Un ddl diretto ad assegnare la competenza dei reati di associazione mafiosa era stato ritirato, nel 2009, per la protesta dei pm antimafia. Ora il rischio di far saltare tutti i processi e di vedere i boss tornare liberi per decorrenza dei termini è altissimo. E in futuro, l’eventuale assegnazione alla Corte d’assise presenta il rischio di ingolfamento ulteriore per una giustizia già lenta. Oltre al fatto di far giudicare reati come quelli di mafia da una maggioranza di giudici popolari, che non sono tecnici e che, soprattutto, in realtà come quelle meridionali, potrebbero essere condizionati e intimiditi.

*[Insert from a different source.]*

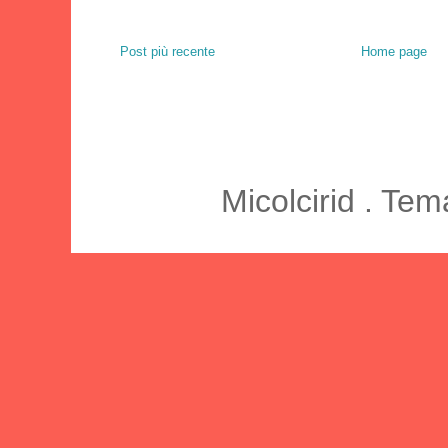
Post più recente
Home page
Micolcirid . Te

“Una catastrofe, dai potenziali effetti devastanti. E per rimediare occorrerà un immediato intervento del legislatore”. Non usa mezze misure, commentando i possibili effetti della sentenza della Cassazione sulla competenza della Corte d’assise nei reati di mafia, il procuratore aggiunto di Palermo Antonio Ingroia.
“Non ne conosciamo ancora la motivazione – dice Ingroia – ma il dispositivo è già abbastanza chiaro. Noi abbiamo studiato le posizioni del Tribunale e della Corte d’assise di Catania, che si erano entrambi dichiarati incompetenti, e propendiamo per la tesi che confermerebbe la competenza a giudicare in capo ai Tribunali”. Il vice di Francesco Messineo (che ha convocato una riunione ad hoc della Dda per lunedì 15 febbraio) sostiene che con il passaggio dei processi di mafia in assise si creerebbe un sovraccarico per le Corti e “si tradirebbe – aggiunge – lo spirito della legge, che vuole che i giudici popolari si occupino solo dei fatti di sangue e non di quelli associativi”.
“Se dovesse prevalere la tesi della competenza delle Corti d’assise – continua il pm palermitano – sarebbe una vera e propria catastrofe, perché la questione si potrebbe porre in ogni stato e grado del procedimento. Con effetti che vanno dal regresso del processo in primo grado alla cancellazione di sentenze nei dibattimenti quasi conclusi. E qui si tratta dei capi dell’associazione mafiosa. Altro che processo breve. Sarebbe molto peggio, e gli effetti si ripercuoterebbero nelle vicende di mafia”.
“Questo – conclude Ingroia – è il risultato dell’approssimazione con cui si fanno le leggi in tema di mafia. Sono gli effetti di una legislazione che va avanti a strappi, in modo schizofrenico e disorganico. Ci auguriamo che veda presto la luce, anche a causa di questa nuova situazione, il testo unico antimafia, di cui ha nuovamente parlato il presidente del Consiglio nel vertice tenuto nei giorni scorsi a Reggio Calabria”.